Пустыми глазами глядела я мимо Горда, мимо шнуровки, стянувшей рубаху у горла.

— Мертв убийца твоего брата, Колдун. Некому мстить. Возвертайся, откуда приехал — ничто тебя боле здесь не дердит, а ворогов твоих я самолично загрызла. Никто не ушел вживе.

Я смотрела на них, всех, кто меня слушал, холодно и равнодушно, и мне было все едино, что они обо мне подумают. Распрямилась сама собой спина, и успокоились руки, поднялась голова… Пусть судят, коли пожелают — я вины за собой не знаю.

— Бедная ты, бедная, — с тихой мукой в голосе уронила травница, пересела рядом, обняла мои плечи, щедро делясь теплом, что душевным, что телесным. — Теперь понятно, чего ты не хотела ни вспоминать, ни рассказывать.

Я смолчала. Да и что тут скажешь? Все, что след, уже сказано. Молчала я, молчала подруга моя — молчали и охотники.

— Пойдем-ка, Ярина Веденеевна, в баню, что ли.

Пусть уж обсудят все промеж собой, не таясь — мне до их секретов дела нет.

— И то так, — отозвалась лекарка.

Верно, о том же, о чем и я подумала.

Я шла к баньке по следам, что давеча оставили я да Вепрь, и был шаг мой легок — как и душа легка была. Не тяготило меня минулое.
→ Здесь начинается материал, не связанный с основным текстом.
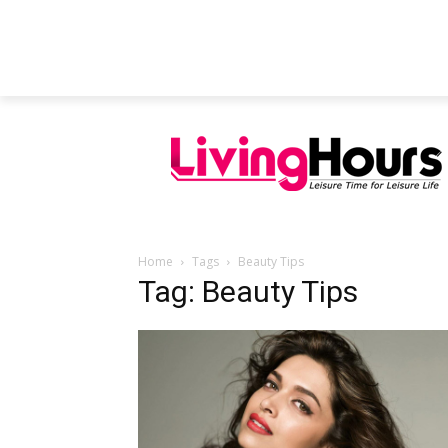
FEATURED ARTICLES
EDUCATION
Home
Tags
Beauty Tips
Tag: Beauty Tips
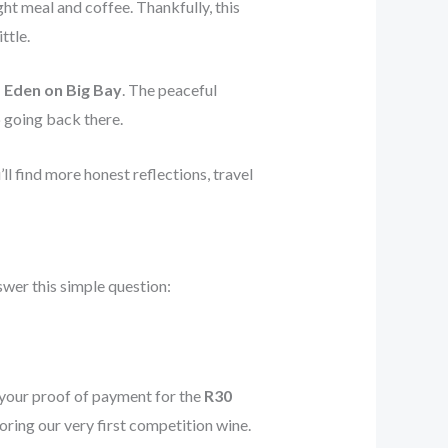
ht meal and coffee. Thankfully, this
ttle.
:
Eden on Big Bay
. The peaceful
 going back there.
u’ll find more honest reflections, travel
swer this simple question:
 your proof of payment for the
R30
ring our very first competition wine.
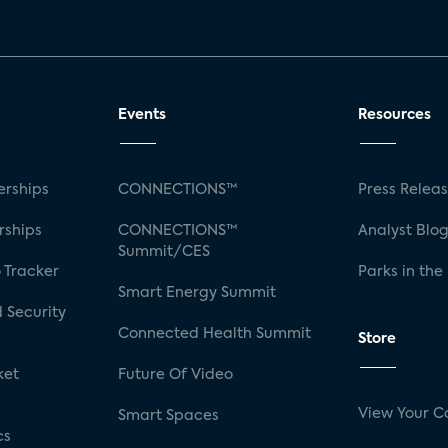
Events
Resources
rships
CONNECTIONS™
Press Relea
rships
CONNECTIONS™
Analyst Blo
Summit/CES
 Tracker
Parks in the
Smart Energy Summit
 Security
Connected Health Summit
Store
ket
Future Of Video
View Your C
Smart Spaces
cs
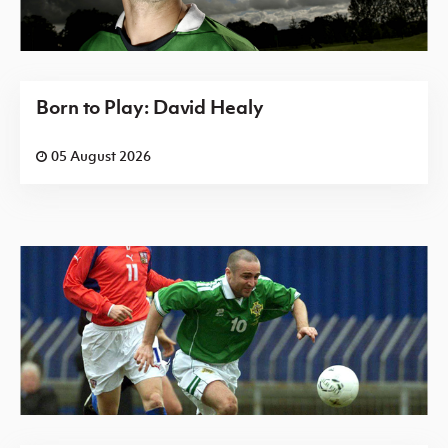
Born to Play: David Healy
05 August 2026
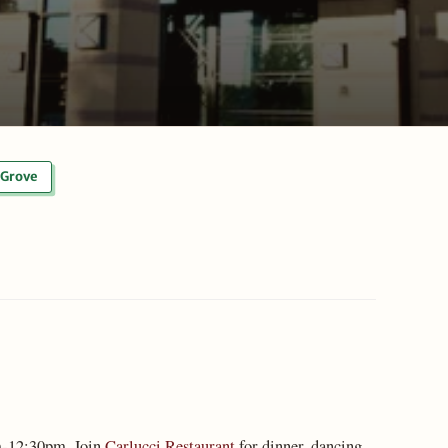
Grove
-12:30pm. Join
Carlucci Restaurant
for dinner, dancing,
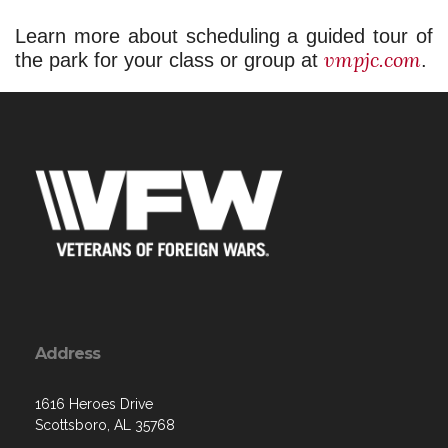
Learn more about scheduling a guided tour of 
vmpjc.com
the park for your class or group at 
.
Address
1616 Heroes Drive
Scottsboro, AL 35768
Я вдруг поняла, что верно все сделала. Верно указала Горду Вепрю, где на Быстринке стакнулись когда-то маги — и теперь кости Ростислава Куня, от коего я кроме добра ничего не видела, обретут последнее пристанище рядом с добрыми предками, а не в стылой речной водице. Верно сделала, что поведала охотникам, как погибли их друзья, и их вороги. Пусть знают, пусть ведают. Глядишь, в урочный час и сами от беды тем знанием уберегутся.

Стянула одежу, по задумчивости долго выпутываясь из рукавов. Повесила на гвоздок в предбаннике. Ярина, хоть и зашла опосля меня, уже успела разоблачиться и в парную пройти, и я поспешила за ней, в жаркое нутро бани, пропитанное духом лекарственных трав, к прогретым полкам да распаренным веникам.

Поднял духмяный пар к потолку мои печали, да и развеял. Унес с собой беды, имя которым — бедушки. Да и с чего мне печалиться, с чего горевать? Есть у меня изба, где ждут меня всякую, какая б не была. Есть и такой дом, где примут да поддержат. И пока не истекло время, дареное метелью, есть у меня и эта ночка в белых клубах, и березовый веник, не секущий, но радующий подставленную доверчиво спину, и припрятанное загодя подругой ягодное вино, щедро сдобренное медом — для девичьих разговоров. А как минет это время, то и другая радость будет — залитый луной Седой Лес, и шальной бег по речному льду со всех лап, и снежинки, кружащиеся хороводом над белой шкурой…

А и пусть себе маги судят да рядят, как умеют — им за то князем золотом плачено.

А у меня и другие дела найдутся, может, еще и поважнее маговых.

Ярину Веденеевну вот, к примеру, веником обиходить.

ΓЛАВА 17

Входная дверь скрипнула, когда мы уже поменялись местами.

Мы обе прислушались на краткий миг, а после я вновь расслабленно опустилась на полок, а Ярина без слов сунула изрядно обтрепанный веник в шайку, подхватила воглую простынку, обернула вкруг себя, и выскользнула из парной в предбанник.

Дверь скрипнула вдругорядь, выпуская лекарку на улицу, но мне до того не было уже дела.

Горд Вепрь шагнул в парную, еще только успела покинуть ее Ярина, и я ныне смотрела на него, смотрела в неверном свете заговоренной от сырости лучины, смотрела — и наглядеться не могла.